The Greatest Teacher, Failure Is – Part 3: Tact, Truth, and the Empty Parking Lot 

As I continue my career lesson series, I am wondering what teaches us better lessons: our failures or our successes. For the previous posts – see below

Part 1 of the series – The Greatest Teacher, failure is – Planes, Math, and the Red Light District,

Part 2 – The Greatest Teacher, Failure Is – Part 2: Million Dollar mouth gets me in trouble

Failure is easy to see and most times painful, and as humans, we are taught to avoid pain as much as we can. If you don’t learn from your failures, you are destined to repeat them. Pain in this way helps us learn what not to do. So I hoped from my last job.

Do we learn from success? Do we even recognize success when it does not come with external rewards? How much of success or failure is really attributed to us vs. just being a matter of circumstance? I’ve got to say, being on the slightly pessimistic side, I easily see my failures more than my successes.

The next stop in my career was me getting out of town from my first real “professional” job with my tail tucked between my legs. I had flamed out of a company that was basically all I had known after 3 years as an internship student and then a new hire with the company. My next adventure took me halfway across the country to a city I knew nothing about where I only knew 1 person – Wally.

I got the job because I had worked beside Wally at MegaCorp One. We got to know each other as we were the same age, came through the same program and were in the same department. We hung out outside of work and he was a good guy. Wally left MegaCorp One to follow his soon-to-be wife for her medical residency.

Six months after he left we were catching up on his life, his new role, and how bad I was screwing up my job due to politics . He mentioned his MegaCorp Two was hiring. A short interview later, and I had loaded up the truck and moved to Beverly, Hills that is. Ok not Hills but close to the Rockies.

had not quite earned my pilots license yet and this was all i could afford

Career Lesson #6: The Power of Proximity

You will likely get your next job from someone you know. Be nice and keep in touch. 

These were the days before LinkedIn and Facebook where you had to make an effort to keep in touch. When people move on that you like and respect, get their contact info and use it. When you are in a new job it is nice to hear from people you use to work with.

For this role I had become a Quality Engineer in an Electronics Manufacturing Plant. A department with lots of statistics.  I like stats.

Typically, a quality engineer takes a couple of different tracks. The first is the hated kind where they quote processes, ISO9000, and any other standard they can get a hold of and basically tattling that people are not doing their job. They don’t actually try to understand anything.

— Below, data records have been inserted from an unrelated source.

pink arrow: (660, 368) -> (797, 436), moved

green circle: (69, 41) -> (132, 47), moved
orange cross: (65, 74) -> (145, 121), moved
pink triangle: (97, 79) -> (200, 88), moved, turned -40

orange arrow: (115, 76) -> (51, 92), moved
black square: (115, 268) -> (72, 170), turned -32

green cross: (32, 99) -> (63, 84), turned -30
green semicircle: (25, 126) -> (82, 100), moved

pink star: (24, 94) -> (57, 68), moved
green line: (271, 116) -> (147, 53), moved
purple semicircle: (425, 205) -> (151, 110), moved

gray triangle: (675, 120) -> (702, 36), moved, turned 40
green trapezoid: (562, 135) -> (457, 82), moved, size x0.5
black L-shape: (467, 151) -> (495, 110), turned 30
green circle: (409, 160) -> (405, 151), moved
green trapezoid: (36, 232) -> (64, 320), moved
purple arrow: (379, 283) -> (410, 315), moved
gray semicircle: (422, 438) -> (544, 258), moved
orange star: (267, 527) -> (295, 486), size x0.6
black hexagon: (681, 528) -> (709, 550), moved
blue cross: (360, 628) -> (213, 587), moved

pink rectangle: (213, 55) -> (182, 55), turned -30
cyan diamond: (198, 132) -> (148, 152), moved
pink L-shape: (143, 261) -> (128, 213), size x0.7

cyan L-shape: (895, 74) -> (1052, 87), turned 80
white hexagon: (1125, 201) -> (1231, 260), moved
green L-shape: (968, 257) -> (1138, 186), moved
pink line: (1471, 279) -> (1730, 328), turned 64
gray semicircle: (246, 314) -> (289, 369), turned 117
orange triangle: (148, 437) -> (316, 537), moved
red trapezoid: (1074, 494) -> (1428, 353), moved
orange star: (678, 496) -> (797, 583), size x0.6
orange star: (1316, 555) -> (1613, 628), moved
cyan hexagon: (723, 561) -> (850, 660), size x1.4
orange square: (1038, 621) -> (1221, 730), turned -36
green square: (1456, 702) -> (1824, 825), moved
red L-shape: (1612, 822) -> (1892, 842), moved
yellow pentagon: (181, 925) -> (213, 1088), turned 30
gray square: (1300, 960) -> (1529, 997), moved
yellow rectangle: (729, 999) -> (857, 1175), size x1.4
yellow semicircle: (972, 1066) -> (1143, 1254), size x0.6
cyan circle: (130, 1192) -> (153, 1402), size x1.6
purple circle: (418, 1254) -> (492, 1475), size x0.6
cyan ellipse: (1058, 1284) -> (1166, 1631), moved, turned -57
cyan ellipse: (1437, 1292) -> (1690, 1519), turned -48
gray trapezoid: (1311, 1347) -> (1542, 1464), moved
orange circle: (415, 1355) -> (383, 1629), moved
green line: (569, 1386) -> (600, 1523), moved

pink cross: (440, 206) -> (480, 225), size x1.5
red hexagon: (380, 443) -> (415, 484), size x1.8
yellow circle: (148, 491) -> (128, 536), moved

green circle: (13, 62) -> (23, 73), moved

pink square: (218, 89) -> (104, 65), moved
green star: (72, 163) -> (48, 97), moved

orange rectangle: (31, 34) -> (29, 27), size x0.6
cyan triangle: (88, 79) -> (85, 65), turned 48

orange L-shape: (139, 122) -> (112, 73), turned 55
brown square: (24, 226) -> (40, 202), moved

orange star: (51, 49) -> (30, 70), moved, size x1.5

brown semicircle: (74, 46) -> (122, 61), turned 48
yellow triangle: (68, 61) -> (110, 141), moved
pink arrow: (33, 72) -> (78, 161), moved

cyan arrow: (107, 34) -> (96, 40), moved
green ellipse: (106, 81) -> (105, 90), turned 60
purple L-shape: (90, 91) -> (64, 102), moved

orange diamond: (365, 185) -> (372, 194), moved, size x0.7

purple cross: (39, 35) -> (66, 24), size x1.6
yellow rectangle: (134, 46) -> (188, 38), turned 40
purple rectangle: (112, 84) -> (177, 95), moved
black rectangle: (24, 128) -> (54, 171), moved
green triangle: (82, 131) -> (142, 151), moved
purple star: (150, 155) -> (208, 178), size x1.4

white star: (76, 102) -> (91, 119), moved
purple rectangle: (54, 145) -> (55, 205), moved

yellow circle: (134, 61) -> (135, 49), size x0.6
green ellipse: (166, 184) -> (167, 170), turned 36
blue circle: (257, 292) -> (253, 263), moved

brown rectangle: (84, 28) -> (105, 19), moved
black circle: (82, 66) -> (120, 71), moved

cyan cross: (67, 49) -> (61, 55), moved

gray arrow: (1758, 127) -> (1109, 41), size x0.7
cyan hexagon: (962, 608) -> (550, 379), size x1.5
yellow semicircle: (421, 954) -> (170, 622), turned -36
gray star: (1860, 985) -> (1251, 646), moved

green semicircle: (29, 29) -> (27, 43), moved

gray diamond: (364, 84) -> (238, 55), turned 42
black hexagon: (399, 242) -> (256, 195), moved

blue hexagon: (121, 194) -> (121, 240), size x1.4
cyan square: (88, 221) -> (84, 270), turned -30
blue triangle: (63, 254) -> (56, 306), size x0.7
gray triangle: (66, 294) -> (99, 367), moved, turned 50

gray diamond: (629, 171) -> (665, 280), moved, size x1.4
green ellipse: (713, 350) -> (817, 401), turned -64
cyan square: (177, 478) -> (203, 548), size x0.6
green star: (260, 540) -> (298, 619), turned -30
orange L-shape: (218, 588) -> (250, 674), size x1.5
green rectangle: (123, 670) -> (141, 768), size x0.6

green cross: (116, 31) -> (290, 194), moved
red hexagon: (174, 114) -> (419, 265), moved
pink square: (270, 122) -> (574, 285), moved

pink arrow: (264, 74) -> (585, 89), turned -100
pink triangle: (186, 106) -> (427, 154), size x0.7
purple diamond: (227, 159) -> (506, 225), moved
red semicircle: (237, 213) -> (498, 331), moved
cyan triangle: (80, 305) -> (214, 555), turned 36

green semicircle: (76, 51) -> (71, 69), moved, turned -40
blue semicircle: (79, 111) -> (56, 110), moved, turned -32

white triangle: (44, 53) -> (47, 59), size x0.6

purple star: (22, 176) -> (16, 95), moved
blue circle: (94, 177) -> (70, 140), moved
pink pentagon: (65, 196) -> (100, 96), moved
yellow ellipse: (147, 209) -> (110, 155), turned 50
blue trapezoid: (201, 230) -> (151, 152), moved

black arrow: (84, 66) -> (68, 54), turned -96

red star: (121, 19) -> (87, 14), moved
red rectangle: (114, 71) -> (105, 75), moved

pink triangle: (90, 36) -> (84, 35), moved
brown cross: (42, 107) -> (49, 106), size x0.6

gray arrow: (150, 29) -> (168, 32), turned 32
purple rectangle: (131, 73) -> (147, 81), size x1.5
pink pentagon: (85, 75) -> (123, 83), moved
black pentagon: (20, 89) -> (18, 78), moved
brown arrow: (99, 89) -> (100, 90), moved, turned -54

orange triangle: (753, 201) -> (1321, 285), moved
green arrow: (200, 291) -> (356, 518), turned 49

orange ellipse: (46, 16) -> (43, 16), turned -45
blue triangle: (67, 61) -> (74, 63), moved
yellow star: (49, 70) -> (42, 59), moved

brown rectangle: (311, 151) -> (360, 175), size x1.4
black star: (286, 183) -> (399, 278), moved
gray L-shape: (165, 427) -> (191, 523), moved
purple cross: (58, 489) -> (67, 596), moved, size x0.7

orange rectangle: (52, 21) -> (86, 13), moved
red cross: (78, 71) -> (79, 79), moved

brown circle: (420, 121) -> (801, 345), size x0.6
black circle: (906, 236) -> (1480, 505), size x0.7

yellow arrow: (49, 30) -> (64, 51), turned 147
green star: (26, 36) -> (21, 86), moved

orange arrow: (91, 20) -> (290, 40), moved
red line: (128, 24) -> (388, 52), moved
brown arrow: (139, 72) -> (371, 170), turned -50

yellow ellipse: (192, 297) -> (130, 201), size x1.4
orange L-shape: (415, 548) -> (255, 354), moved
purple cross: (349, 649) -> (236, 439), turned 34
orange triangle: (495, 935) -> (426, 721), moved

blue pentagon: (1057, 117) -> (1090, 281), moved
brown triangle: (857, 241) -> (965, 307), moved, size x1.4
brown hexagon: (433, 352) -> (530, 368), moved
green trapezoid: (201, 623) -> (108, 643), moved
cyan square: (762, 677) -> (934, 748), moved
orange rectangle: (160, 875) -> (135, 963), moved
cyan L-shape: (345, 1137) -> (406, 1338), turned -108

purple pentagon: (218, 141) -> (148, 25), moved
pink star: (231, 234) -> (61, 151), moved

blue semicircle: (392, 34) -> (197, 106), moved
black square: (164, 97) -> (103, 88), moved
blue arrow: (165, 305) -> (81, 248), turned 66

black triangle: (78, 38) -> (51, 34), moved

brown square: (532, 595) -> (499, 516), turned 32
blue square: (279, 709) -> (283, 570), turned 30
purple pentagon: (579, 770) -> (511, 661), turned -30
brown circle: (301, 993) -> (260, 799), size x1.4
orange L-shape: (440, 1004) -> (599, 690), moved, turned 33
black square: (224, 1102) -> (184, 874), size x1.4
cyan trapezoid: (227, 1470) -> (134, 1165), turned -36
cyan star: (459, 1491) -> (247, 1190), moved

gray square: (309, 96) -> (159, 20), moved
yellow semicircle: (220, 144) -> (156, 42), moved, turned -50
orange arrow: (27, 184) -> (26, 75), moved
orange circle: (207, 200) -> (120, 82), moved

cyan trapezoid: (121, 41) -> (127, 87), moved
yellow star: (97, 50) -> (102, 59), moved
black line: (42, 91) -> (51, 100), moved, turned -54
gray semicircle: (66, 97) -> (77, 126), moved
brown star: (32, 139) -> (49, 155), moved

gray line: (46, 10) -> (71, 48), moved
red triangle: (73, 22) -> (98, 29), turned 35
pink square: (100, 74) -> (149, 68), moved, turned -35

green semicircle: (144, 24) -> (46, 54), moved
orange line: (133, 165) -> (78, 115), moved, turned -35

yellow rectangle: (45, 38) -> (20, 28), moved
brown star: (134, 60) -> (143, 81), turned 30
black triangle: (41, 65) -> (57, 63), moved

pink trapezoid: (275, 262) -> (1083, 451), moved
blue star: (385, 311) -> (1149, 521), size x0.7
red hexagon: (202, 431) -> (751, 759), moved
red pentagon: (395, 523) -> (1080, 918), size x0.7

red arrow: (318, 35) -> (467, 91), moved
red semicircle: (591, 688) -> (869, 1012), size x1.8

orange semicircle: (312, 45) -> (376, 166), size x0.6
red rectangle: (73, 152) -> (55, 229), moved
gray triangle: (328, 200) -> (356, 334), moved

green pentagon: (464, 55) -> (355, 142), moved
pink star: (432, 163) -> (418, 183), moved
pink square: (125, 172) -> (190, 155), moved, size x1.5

The second type, which I thankfully was part of, looked at defects and tried to figure out how to get rid of them. Not very different from my 1st job but just a different job title.

Career Lesson #7: The Title Mirage

Job titles rarely describe what you end up doing. Feel free to create the best one on your resume as each company has unique titles

I tried for this title in my last job but didn’t get it

Ok so new job – check. Fresh start – check, lessons from my first job remembered – I would say some of them so half check.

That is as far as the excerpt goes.